Kobo Emerging Writers Prize Winners

The Kobo Emerging Writer Prize winners were announced yesterday.  The winner in the literary fiction category is Irina Kovalyova for her short story collection, Specimen.

The stories in Specimen are an exploration of science and the human heart; the place where physical reality collides with our spiritual and emotional lives.  In “The Blood Keeper,” a young academic travels to North Korea to work on her dissertation and embarks on a dangerous affair. In “Mamochka,” an archivist at the Institute for Physics in Minsk, must come to terms with her daughter’s marriage to a Chinese man in Vancouver.
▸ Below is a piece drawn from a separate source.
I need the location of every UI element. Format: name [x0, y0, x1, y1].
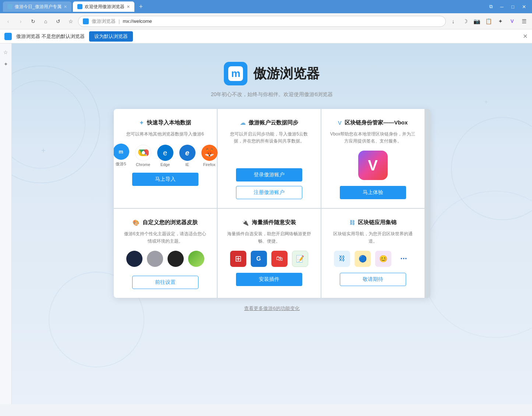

In “Peptide P,” scientists study a disease that seems to affect children after they eat hotdogs. In “Side Effects,” a woman’s personality is altered, and not necessarily for the better, by botox injections. In “The Big One,” a woman and her daughter find themselves trapped in the rubble of an underground parking garage after an earthquake. Stylistically varied and with settings that range from North Korea and Minsk to Vancouver and Gdansk, Kovalyova is a new voice in Canadian fiction (https://www.amazon.ca/Specimen-Stories-Irina-Kovalyova/dp/1770898174/ref=sr_1_1?ie=UTF8&qid=1466602683&sr=8-1&keywords=specimen).

Kobo awards an annual prize to emerging Canadian writers in the categories of literary fiction, non-fiction, and genre fiction (with a different genre recognized each year).  In 2016 romance is the chosen genre.  The prize is open to both traditionally published and self-published authors from Canada who released their debut title the year prior. Of course, the title must be available on Kobo.com.